La fiesta de las máscaras

CAPÍTULO 1

PRESENTE

Las fuertes gotas golpeaban las bajadas persianas. Los truenos resonaban en la vacía casa. Y todo el edificio completamente sin luz por la propia tormenta. En condiciones normales, Alonso podría haber dormido plenamente hasta que su cuerpo le pidiese levantarse de la cama. Sin embargo, ahora observaba impacientemente la oscuridad de su habitación, a la espera de que sus párpados le diesen un descanso o apareciese un monstruo que lo matase.

Se había acostado al rededor de las diez, un poco después de que la tormenta hubiera empezado. Apenas unos minutos después, se quedó dormido. A pesar de creer que sería una noche tranquila, el raro sueño que le solía perseguir apareció. 

Se despertaba angustiado, con un dolor en el pecho que no lograba describir. Desorientado, miraba a su alrededor debatiendo si levantarte hasta reconocer el lugar o quedarse en la cama. Solía elegir la segunda opción; la primera solía desorientarle más. Lo tenía desde los trece años, y siempre ocurría lo mismo. En cambio, no podía recordar nada.

Sabía que era el mismo sueño. Tenía la misma sensación y, en las pocas ocasiones que recordaba algo, solía ser lo mismo. Pequeños olores o sonidos que se quedaban durante horas en su mente, o fragmentos borrosos de apenas unos segundos que se desvanecían poco tiempo después de despertar. 

Al principio aquella situación, que no solía darse más de dos o tres veces al año, le resultaba normal.

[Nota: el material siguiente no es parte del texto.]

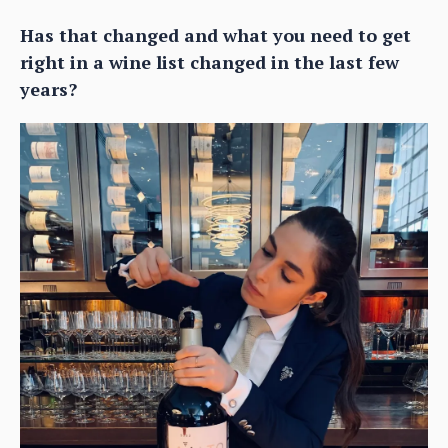
Has that changed and what you need to get
right in a wine list changed in the last few
years?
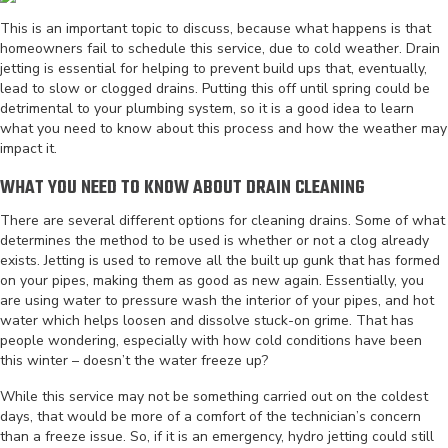
This is an important topic to discuss, because what happens is that
homeowners fail to schedule this service, due to cold weather. Drain
jetting is essential for helping to prevent build ups that, eventually,
lead to slow or clogged drains. Putting this off until spring could be
detrimental to your plumbing system, so it is a good idea to learn
what you need to know about this process and how the weather may
impact it.
WHAT YOU NEED TO KNOW ABOUT DRAIN CLEANING
There are several different options for cleaning drains. Some of what
determines the method to be used is whether or not a clog already
exists. Jetting is used to remove all the built up gunk that has formed
on your pipes, making them as good as new again. Essentially, you
are using water to pressure wash the interior of your pipes, and hot
water which helps loosen and dissolve stuck-on grime. That has
people wondering, especially with how cold conditions have been
this winter – doesn’t the water freeze up?
While this service may not be something carried out on the coldest
days, that would be more of a comfort of the technician’s concern
than a freeze issue. So, if it is an emergency, hydro jetting could still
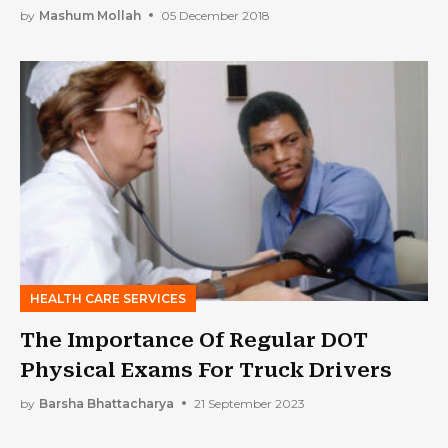
by
Mashum Mollah
05 December 2018
HEALTH CARE SERVICES
The Importance Of Regular DOT
Physical Exams For Truck Drivers
by
Barsha Bhattacharya
21 September 2023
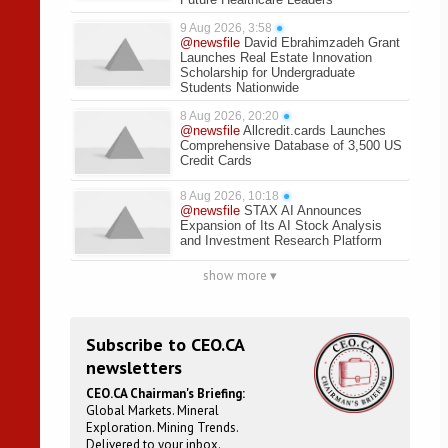
9 Aug 2026, 3:58
●
@newsfile
David Ebrahimzadeh Grant
Launches Real Estate Innovation
Scholarship for Undergraduate
Students Nationwide
8 Aug 2026, 20:20
●
@newsfile
Allcredit.cards Launches
Comprehensive Database of 3,500 US
Credit Cards
8 Aug 2026, 10:18
●
@newsfile
STAX AI Announces
Expansion of Its AI Stock Analysis
and Investment Research Platform
show more ▾
Subscribe to CEO.CA
newsletters
CEO.CA Chairman's Briefing:
Global Markets. Mineral
Exploration. Mining Trends.
Delivered to your inbox.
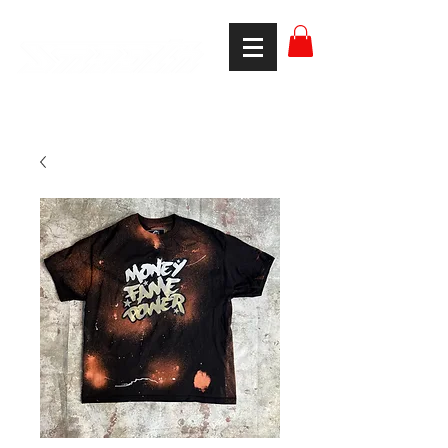
smooth gear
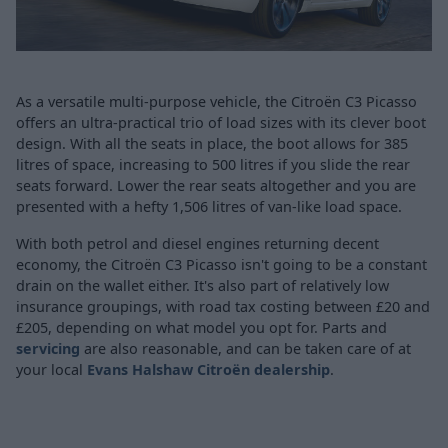
As a versatile multi-purpose vehicle, the Citroën C3 Picasso
offers an ultra-practical trio of load sizes with its clever boot
design. With all the seats in place, the boot allows for 385
litres of space, increasing to 500 litres if you slide the rear
seats forward. Lower the rear seats altogether and you are
presented with a hefty 1,506 litres of van-like load space.
With both petrol and diesel engines returning decent
economy, the Citroën C3 Picasso isn't going to be a constant
drain on the wallet either. It's also part of relatively low
insurance groupings, with road tax costing between £20 and
£205, depending on what model you opt for. Parts and
servicing
are also reasonable, and can be taken care of at
your local
Evans Halshaw Citroën dealership
.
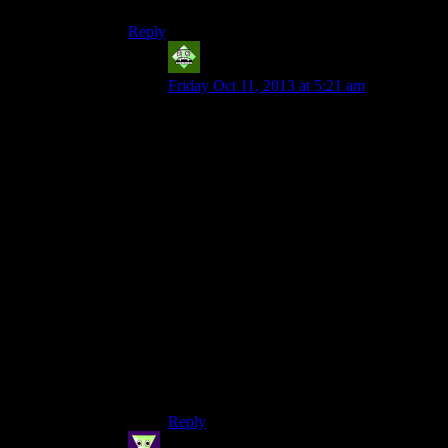
Reply
Vic 2.0
says:
Friday Oct 11, 2013 at 5:21 am
Nice! That’s one challenge I’ve yet to take
on. Played the game six times now and am
still coming up with new ways to play it,
noticing things I hadn’t noticed before.
The combat is very addictive! And the LP
and what seems to be the commentators’
game experience overall covers roughly
75% of what’s in the game, and the other
25% is usually stuff that’s pretty darn
interesting.
Next playthrough, I’m going to see how
many times I have to use a weapon (other
than the flashlight) against the Taken. If
I’m remembering correctly, it’ll only be on
the guy in the tutorial and on the dam.
Reply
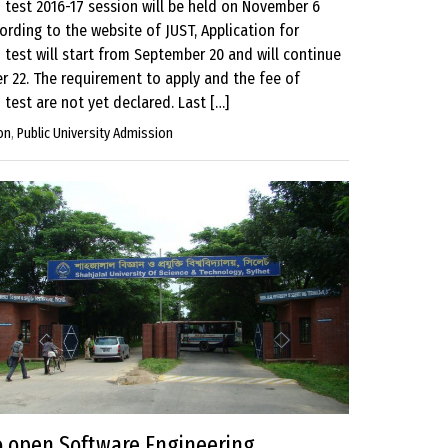
 test 2016-17 session will be held on November 6
ording to the website of JUST, Application for
test will start from September 20 and will continue
er 22. The requirement to apply and the fee of
test are not yet declared. Last […]
on
,
Public University Admission
o open Software Engineering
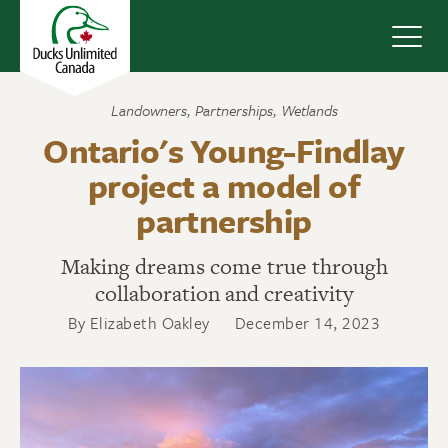
Navig
Landowners
,
Partnerships
,
Wetlands
Ontario's Young-Findlay
project a model of
partnership
Making dreams come true through
collaboration and creativity
By Elizabeth Oakley
December 14, 2023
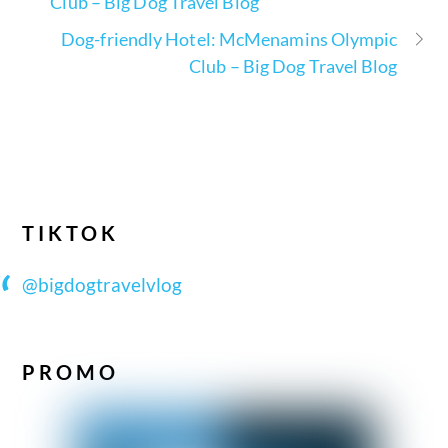
Club – Big Dog Travel Blog
Dog-friendly Hotel: McMenamins Olympic
Club – Big Dog Travel Blog
TIKTOK
@bigdogtravelvlog
PROMO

Para él, era el típico sueño raro sin importancia. Pero, tras la muerte de sus padres unos meses atrás, todo empeoró. Eso que era unas pocas veces al año, se volvió semanal. 

Le atormentaba.

Se reía de él.

Probó vendiendo todas las pertenencias de sus padres y mudándose a la otra punta de la ciudad. Compró un pequeño piso que llenó con lo esencial: algunos muebles para descansar o trabajar, algo de vajilla, comida, y todo su equipo de trabajo. La primera semana no tuvo ningún problema. No se veía con los vecinos, trabajaba casi todo el tiempo con pequeños descansos para ver alguna que otra serie o comerse unos fideos recalentados. 

La segunda semana, casi acabándola, despertó a aquel aroma peculiar que no podía describir. Revisó todas las partes de su casa en busca de la procedencia de ese olor —incluso dedicó algunos minutos a oler los botes de champús que tenía en la repisa del baño—. Tampoco encontró la fuente a lo largo del pasillo. Parecía emanar de él, de su ropa o de interior. No lo tenía del todo claro, pero al cabo de unas horas, le pareció una estupidez.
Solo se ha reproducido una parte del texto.